La controverse sur les marges brutes des distributeurs de carburants en avril 2026 : l'encadrement des prix par décret à l'épreuve de la liberté de fixation des prix et du droit français de la concurrence

Selon un document de travail interne au gouvernement révélé par la presse le 24 avril 2026, les marges brutes des distributeurs de carburants en France ont nettement progressé depuis le déclenchement de la guerre au Moyen-Orient.
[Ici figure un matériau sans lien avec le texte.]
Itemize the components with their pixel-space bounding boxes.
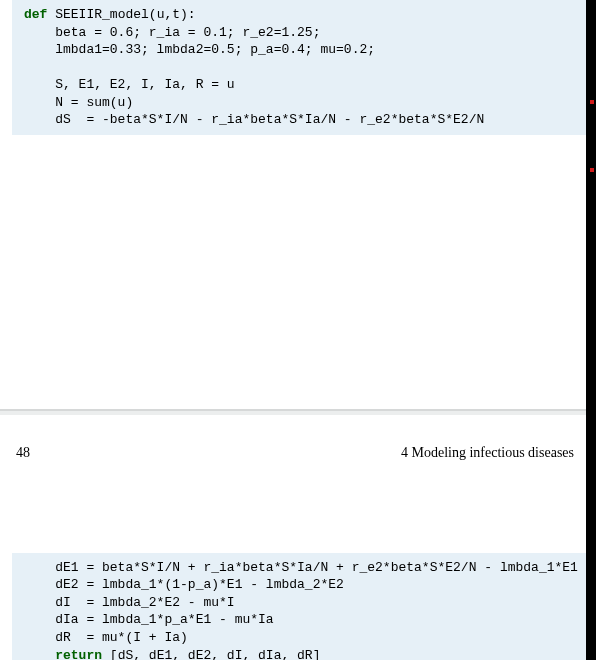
code-line: dIa = lmbda_1*p_a*E1 - mu*Ia [24,612,274,627]
code-line: [dS, dE1, dE2, dI, dIa, dR] [110,648,321,660]
mark-dot-2 [590,168,594,172]
code-line: dI = lmbda_2*E2 - mu*I [24,595,235,610]
code-line: dE2 = lmbda_1*(1-p_a)*E1 - lmbda_2*E2 [24,577,344,592]
code-block-bottom: dE1 = beta*S*I/N + r_ia*beta*S*Ia/N + r_… [12,553,586,660]
mark-dot-1 [590,100,594,104]
code-line: N = sum(u) [24,95,133,110]
code-line: dS = -beta*S*I/N - r_ia*beta*S*Ia/N - r_… [24,112,484,127]
code-line: dE1 = beta*S*I/N + r_ia*beta*S*Ia/N + r_… [24,560,578,575]
running-head: 4 Modeling infectious diseases [401,445,574,461]
page-number: 48 [16,445,30,461]
code-line: SEEIIR_model(u,t): [55,7,195,22]
page-container: def SEEIIR_model(u,t): beta = 0.6; r_ia … [0,0,596,660]
right-margin-stripe [586,0,596,660]
header-to-code-gap [0,479,596,553]
code-line: S, E1, E2, I, Ia, R = u [24,77,235,92]
code-line [24,648,55,660]
code-line: lmbda1=0.33; lmbda2=0.5; p_a=0.4; mu=0.2… [24,42,375,57]
code-block-top: def SEEIIR_model(u,t): beta = 0.6; r_ia … [12,0,586,135]
keyword-def: def [24,7,55,22]
code-line: dR = mu*(I + Ia) [24,630,188,645]
page-whitespace [0,135,596,409]
keyword-return: return [55,648,110,660]
code-line: beta = 0.6; r_ia = 0.1; r_e2=1.25; [24,25,320,40]
page-header: 48 4 Modeling infectious diseases [0,415,596,479]
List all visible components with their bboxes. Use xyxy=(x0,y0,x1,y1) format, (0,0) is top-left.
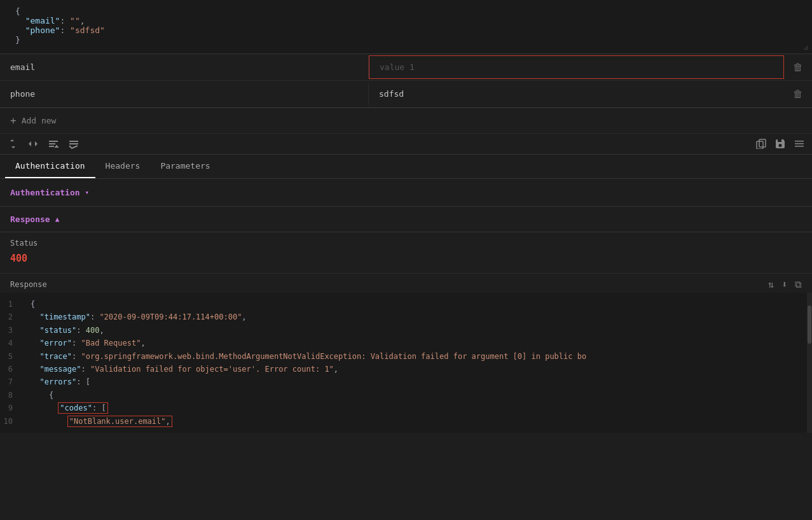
code-lines-content: { "timestamp": "2020-09-09T09:44:17.114+… xyxy=(25,293,812,433)
svg-rect-1 xyxy=(49,143,55,144)
value-placeholder: value 1 xyxy=(380,62,415,72)
code-icon[interactable] xyxy=(28,139,38,149)
json-editor: { "email": "", "phone": "sdfsd" } ⊿ xyxy=(0,0,812,54)
svg-rect-9 xyxy=(795,141,804,142)
code-line-3: "status": 400, xyxy=(25,324,812,337)
svg-rect-7 xyxy=(759,139,766,147)
status-section: Status 400 xyxy=(0,232,812,273)
response-body-label-text: Response xyxy=(10,280,47,289)
response-header: Response ▲ xyxy=(0,207,812,232)
more-menu-icon[interactable] xyxy=(794,139,804,149)
response-section: Response ▲ Status 400 Response ⇅ ⬇ ⧉ 1 2… xyxy=(0,207,812,433)
add-new-button[interactable]: + Add new xyxy=(0,108,812,134)
kv-table: email value 1 🗑 phone sdfsd 🗑 xyxy=(0,54,812,108)
status-label: Status xyxy=(10,239,802,248)
response-code-area: 1 2 3 4 5 6 7 8 9 10 { "timestamp": "202… xyxy=(0,293,812,433)
table-row: phone sdfsd 🗑 xyxy=(0,81,812,108)
sort-icon[interactable] xyxy=(8,139,18,149)
delete-row-email[interactable]: 🗑 xyxy=(784,61,812,73)
copy-response-icon[interactable]: ⧉ xyxy=(795,279,802,290)
line-numbers: 1 2 3 4 5 6 7 8 9 10 xyxy=(0,293,25,433)
status-code-value: 400 xyxy=(10,250,802,271)
tab-authentication[interactable]: Authentication xyxy=(5,155,95,178)
svg-rect-4 xyxy=(55,146,58,148)
response-body-icons: ⇅ ⬇ ⧉ xyxy=(768,279,802,290)
code-line-4: "error": "Bad Request", xyxy=(25,337,812,349)
table-row: email value 1 🗑 xyxy=(0,54,812,81)
kv-value-email[interactable]: value 1 xyxy=(369,55,784,79)
auth-section-label: Authentication xyxy=(10,188,80,197)
code-line-10: "NotBlank.user.email", xyxy=(25,415,812,428)
save-icon[interactable] xyxy=(775,139,785,149)
expand-icon[interactable]: ⇅ xyxy=(768,279,774,290)
toolbar xyxy=(0,134,812,155)
response-header-left: Response ▲ xyxy=(10,214,59,224)
tabs-bar: Authentication Headers Parameters xyxy=(0,155,812,179)
svg-rect-11 xyxy=(795,146,804,147)
svg-rect-8 xyxy=(757,141,763,149)
response-body-header: Response ⇅ ⬇ ⧉ xyxy=(0,273,812,293)
plus-icon: + xyxy=(10,115,17,127)
svg-rect-5 xyxy=(69,141,78,142)
chevron-down-icon: ▾ xyxy=(85,188,90,197)
tab-headers[interactable]: Headers xyxy=(95,155,151,178)
toolbar-left xyxy=(8,139,79,149)
download-icon[interactable]: ⬇ xyxy=(781,279,787,290)
code-line-7: "errors": [ xyxy=(25,376,812,388)
add-new-label: Add new xyxy=(22,116,57,125)
auth-header[interactable]: Authentication ▾ xyxy=(10,188,802,197)
response-label: Response xyxy=(10,214,50,224)
resize-handle[interactable]: ⊿ xyxy=(803,44,808,51)
add-param-icon[interactable] xyxy=(48,139,58,149)
chevron-up-icon: ▲ xyxy=(55,215,60,223)
tab-parameters[interactable]: Parameters xyxy=(150,155,220,178)
kv-key-email: email xyxy=(0,56,369,78)
code-line-1: { xyxy=(25,298,812,311)
copy-icon[interactable] xyxy=(756,139,766,149)
toolbar-right xyxy=(756,139,804,149)
bulk-edit-icon[interactable] xyxy=(69,139,79,149)
auth-section: Authentication ▾ xyxy=(0,179,812,207)
svg-rect-6 xyxy=(69,143,78,144)
code-line-9: "codes": [ xyxy=(25,402,812,414)
kv-value-phone[interactable]: sdfsd xyxy=(369,83,784,105)
code-line-2: "timestamp": "2020-09-09T09:44:17.114+00… xyxy=(25,311,812,323)
code-line-8: { xyxy=(25,389,812,402)
scrollbar-thumb[interactable] xyxy=(808,306,811,344)
code-line-6: "message": "Validation failed for object… xyxy=(25,363,812,376)
phone-value: sdfsd xyxy=(379,89,404,99)
svg-rect-0 xyxy=(49,141,58,142)
svg-rect-10 xyxy=(795,143,804,144)
kv-key-phone: phone xyxy=(0,83,369,105)
svg-rect-2 xyxy=(49,146,54,147)
scrollbar-track[interactable] xyxy=(807,293,812,433)
code-line-5: "trace": "org.springframework.web.bind.M… xyxy=(25,350,812,363)
delete-row-phone[interactable]: 🗑 xyxy=(784,88,812,100)
json-content: { "email": "", "phone": "sdfsd" } xyxy=(10,6,802,45)
code-content: 1 2 3 4 5 6 7 8 9 10 { "timestamp": "202… xyxy=(0,293,812,433)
Évaluée en moyenne à 30 centimes par litre en début d'année 2026, la marge brute s'établirait fin avril à 33,6 centimes pour le gazole et près de 30 centimes pour l'essence, certaines enseignes affichant des niveaux plus élevés (de 39 à plus de 50 centimes par litre pour le gazole, et près de 40 centimes pour l'essence) chez TotalEnergies, ENI, Esso, AVIA, Carrefour Market, Carrefour Contact et Intermarché. Bercy a contesté la véracité de ces chiffres, affirmant ne pas connaître l'origine du document de travail et indiquant œuvrer sur des modèles de contrôle des marges « complexes ». Cette révélation contredit les déclarations de la porte-parole du gouvernement Maud Bregeon, qui avait assuré le 19 avril qu'aucune « hausse indue » des marges n'avait été observée. Mi-avril, l'exécutif avait évoqué un projet de décret de plafonnement des marges, déclenchant l'opposition des distributeurs. Parallèlement, Michel-Édouard Leclerc a annoncé une baisse provisoire de 30 centimes dans les stations E.Leclerc et Système U, et les recettes fiscales supplémentaires issues du carburant ont reculé d'environ 100 millions d'euros entre début mars et le 10 avril 2026 (de 270 à 170 millions d'euros). L'épisode relance le débat sur l'articulation entre liberté des prix et intervention de l'État en période de crise.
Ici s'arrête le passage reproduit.